Our results demonstrate substantial heterogeneity in the initial response to a transition between high and low TCs. Similar heterogeneity was observed in the time constants that characterize the time scale of the adaptation of the baseline firing rate from the peak to baseline (Fig. 9F). For the majority of cells, the time constants fell below 1 s (Fig. 9F), which is consistent with previously observed time course for gain control in both the inferior colliculus and the auditory cortex (Dean et al. 2008; Rabinowitz et al. 2011). Neurons that increased their firing rate in response to high TC had shorter time constants of adaptation.
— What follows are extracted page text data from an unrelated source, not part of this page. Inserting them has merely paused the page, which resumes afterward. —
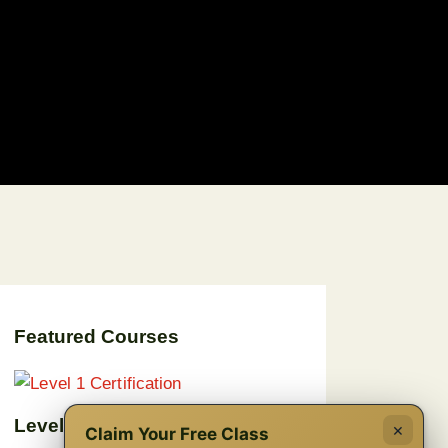
Featured Courses
Level 1 Certification
×
Claim Your Free Class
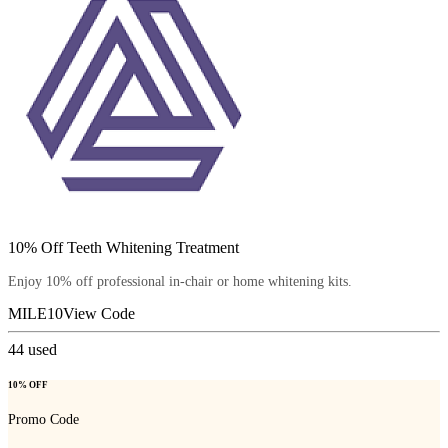
10% Off Teeth Whitening Treatment
Enjoy 10% off professional in-chair or home whitening kits.
MILE10
View Code
44
used
10% OFF
Promo Code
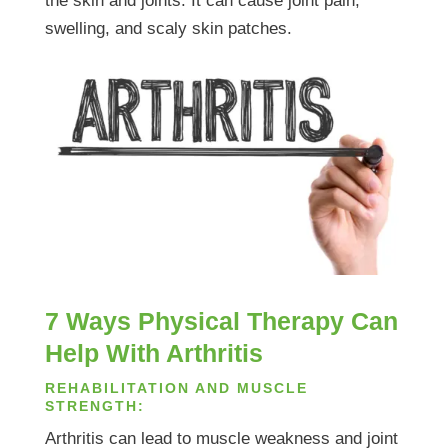
the skin and joints. It can cause joint pain,
swelling, and scaly skin patches.
7 Ways Physical Therapy Can
Help With Arthritis
REHABILITATION AND MUSCLE
STRENGTH:
Arthritis can lead to muscle weakness and joint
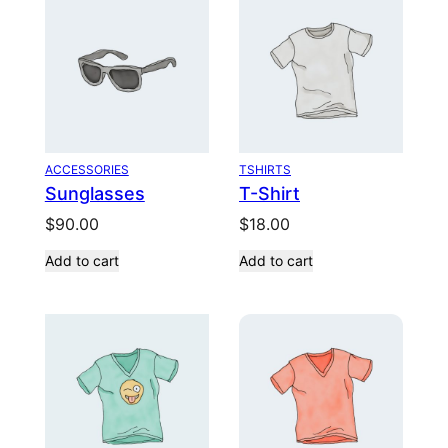
ACCESSORIES
TSHIRTS
Sunglasses
T-Shirt
$
90.00
$
18.00
Add to cart
Add to cart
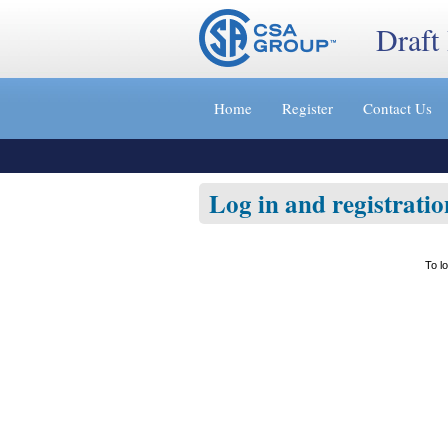
Draft
Jump
to
Home
Register
Contact Us
content
[s]
»
Log in and registratio
To l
This suggests that there are multiple processes in place that determine the initial response to TC transition, and that these processes are in some cases distinct from those determining the baseline firing rate change.

Combined, we found that over the neuronal population, there was no significant change in the neuronal steady-state firing rates with increase in TC. A prediction for the response strength of neurons to these stimuli was that neurons would exhibit higher firing rates to stimuli with higher TC. Analysis of specific response components revealed that the firing rate adaptation could be attributed to the change in the neuronal stimulus-driven, nonlinear response gain rather than neuronal spectrotemporal receptive fields. The change in the gain was part of an active adaptation mechanism, triggered by the transition in the stimulus to an increased or decreased TC.

Discussion

Dynamic gain control is ubiquitous in neuronal systems (Shapley and Victor 1978; Smirnakis et al. 1997; Brown and Masland 2001; Chander and Chichilnisky 2001; Baccus and Meister 2002; Chung et al. 2002; Kohn and Movshon 2003; Kvale and Schreiner 2004; Dean et al. 2005, 2008; Nagel and Doupe 2006; Chen et al. 2010; Rabinowitz et al. 2011). From the point of view of efficiency of neuronal coding, dynamic gain control permits increased information transmission by matching the dynamic range of responses to the dynamic range of the stimulus (Barlow 1961; Fairhall et al. 2001; Schwartz and Simoncelli 2001; Vinje and Gallant 2002). Neurons in the auditory cortex exhibit tuning to the temporal modulation structure of acoustic stimuli (Lu et al. 2001; Miller et al. 2002; Linden et al. 2003; Woolley et al. 2005; Ter-Mikaelian et al. 2007). This tuning, however, has previously been measured using stimuli with fixed temporal correlation structure. We found that changes in the temporal correlation of a broadband acoustic signal evoked gain control in neuronal responses in the primary auditory cortex. This gain control mechanism affected the nonlinear component of the response, improving stimulus encoding. Interestingly, unlike in other sensory modalities (Baccus and Meister 2002), the temporal response parameters of neurons were not affected by the temporal statistics of the stimulus.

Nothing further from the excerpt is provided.